Saturday, 14 July 2012
Deal in Kent
The small seaside town of Deal on the Kent coast still has for me today all the glamour it possessed when I was a child. My grandfather worked at Betteshanger colliery just a few miles inland, so we had many relatives in the area and made many visits to them, sometimes by boat from Southend Pier. I never could get over the contrast between the vast lowtide mudflats of the Thames estuary at Southend-on-sea in Essex (where I grew up) and Deal’s steeply stepped shingle beach where the difference between low and high tide isn’t more than a few yards. And Deal, blessedly, never did succumb to all the crass, conventional seaside amusements to which Southend has long since sold its soul.
So it is good to learn that, in a minor way, Deal is part of the William Morris family story too. In July 1876 Jane Morris was there with the children for an extended stay; Georgiana Burne-Jones took her daughter Margaret down to join them on 13 July; and Morris himself seems to have gone down later in the month to spend three days there. Given May Morris’s tomboyish proclivities (‘roof-riding’ at Kelmscott, for instance), I wonder if she ever thought of pinching a boat and rowing out with Jenny to the dangerous Goodwin Sands, as my father and my Uncle Stan did when they were boys?

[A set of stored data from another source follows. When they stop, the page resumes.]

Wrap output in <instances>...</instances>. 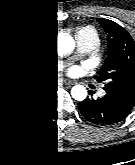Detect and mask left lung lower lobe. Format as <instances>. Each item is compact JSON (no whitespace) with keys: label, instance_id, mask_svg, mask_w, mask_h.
<instances>
[{"label":"left lung lower lobe","instance_id":"obj_1","mask_svg":"<svg viewBox=\"0 0 135 165\" xmlns=\"http://www.w3.org/2000/svg\"><path fill=\"white\" fill-rule=\"evenodd\" d=\"M106 91L100 99H85L79 104L82 115L97 124H114L129 115L134 105L128 103L119 94Z\"/></svg>","mask_w":135,"mask_h":165}]
</instances>
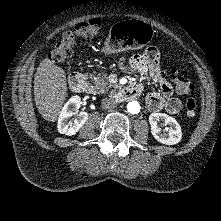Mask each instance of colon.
Segmentation results:
<instances>
[{
	"label": "colon",
	"mask_w": 221,
	"mask_h": 221,
	"mask_svg": "<svg viewBox=\"0 0 221 221\" xmlns=\"http://www.w3.org/2000/svg\"><path fill=\"white\" fill-rule=\"evenodd\" d=\"M100 29L101 20L99 18H90L78 23L72 31H67L62 35L50 54V60L54 63L68 60L73 55L78 41L97 36ZM146 54L153 62H156L159 58V53L155 48L149 49ZM174 81L179 93L185 95L186 116L194 117L197 111V100L193 95L194 87L192 83L176 70L174 71Z\"/></svg>",
	"instance_id": "obj_1"
}]
</instances>
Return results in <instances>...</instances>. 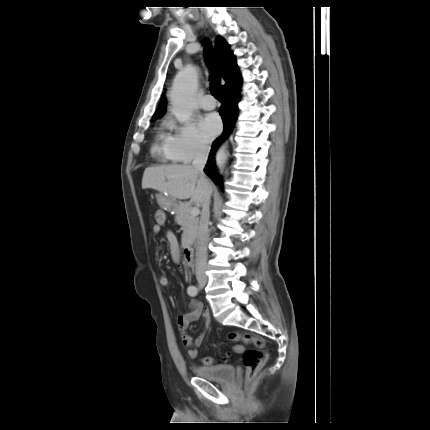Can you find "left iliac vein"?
I'll return each mask as SVG.
<instances>
[{
	"mask_svg": "<svg viewBox=\"0 0 430 430\" xmlns=\"http://www.w3.org/2000/svg\"><path fill=\"white\" fill-rule=\"evenodd\" d=\"M204 287V284H200L199 288L202 289Z\"/></svg>",
	"mask_w": 430,
	"mask_h": 430,
	"instance_id": "4c4485c4",
	"label": "left iliac vein"
}]
</instances>
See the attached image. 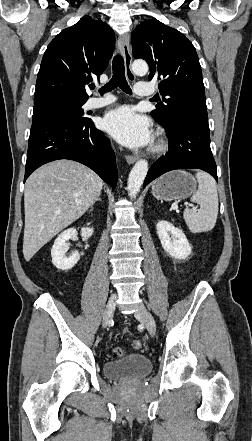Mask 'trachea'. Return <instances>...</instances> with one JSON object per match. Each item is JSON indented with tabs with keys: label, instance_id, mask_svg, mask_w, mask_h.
I'll return each instance as SVG.
<instances>
[{
	"label": "trachea",
	"instance_id": "obj_1",
	"mask_svg": "<svg viewBox=\"0 0 252 441\" xmlns=\"http://www.w3.org/2000/svg\"><path fill=\"white\" fill-rule=\"evenodd\" d=\"M112 70L113 76L111 80L99 90L100 94L102 95L104 92L112 91L117 87H119L125 93L132 94V91L125 78L124 60L121 55L118 54L114 57L112 62ZM94 88L95 86L91 87V89ZM154 99L155 98L152 100Z\"/></svg>",
	"mask_w": 252,
	"mask_h": 441
}]
</instances>
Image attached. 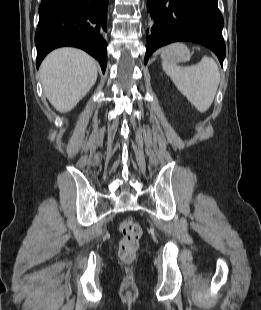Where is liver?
<instances>
[{
    "label": "liver",
    "mask_w": 261,
    "mask_h": 310,
    "mask_svg": "<svg viewBox=\"0 0 261 310\" xmlns=\"http://www.w3.org/2000/svg\"><path fill=\"white\" fill-rule=\"evenodd\" d=\"M96 61L82 50L61 48L40 66L42 86L53 107L66 113L89 92L97 80Z\"/></svg>",
    "instance_id": "1"
}]
</instances>
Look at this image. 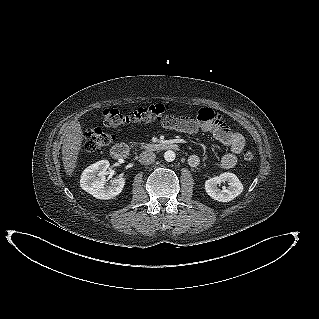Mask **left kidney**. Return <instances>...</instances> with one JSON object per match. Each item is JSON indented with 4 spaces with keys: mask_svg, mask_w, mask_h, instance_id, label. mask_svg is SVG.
<instances>
[{
    "mask_svg": "<svg viewBox=\"0 0 319 319\" xmlns=\"http://www.w3.org/2000/svg\"><path fill=\"white\" fill-rule=\"evenodd\" d=\"M221 182H227L228 186H223L222 190L219 189L217 185ZM205 190L212 199L219 202H229L243 192V184L235 174L225 172L206 180Z\"/></svg>",
    "mask_w": 319,
    "mask_h": 319,
    "instance_id": "left-kidney-1",
    "label": "left kidney"
}]
</instances>
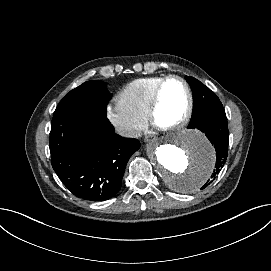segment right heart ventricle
I'll return each mask as SVG.
<instances>
[{"label":"right heart ventricle","mask_w":271,"mask_h":271,"mask_svg":"<svg viewBox=\"0 0 271 271\" xmlns=\"http://www.w3.org/2000/svg\"><path fill=\"white\" fill-rule=\"evenodd\" d=\"M165 77L166 75H154L134 79L121 89L119 97L133 113L146 119L152 93Z\"/></svg>","instance_id":"right-heart-ventricle-1"}]
</instances>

Do the materials exist for a literary history of nineteenth-century Deal? Esther Summerson spends some time there in chapter XLV of Charles Dickens’s Bleak House (1852-3), pages which well capture the maritime importance of the town for Victorian England (‘Some of these vessels were of grand size – one was a large Indiaman just come home’); and John Ruskin evokes ‘this neat, courageous, benevolent, merry, methodical Deal’ in a few pages of his Harbours of England (1856). These are just preliminary starting points – I shall keep digging!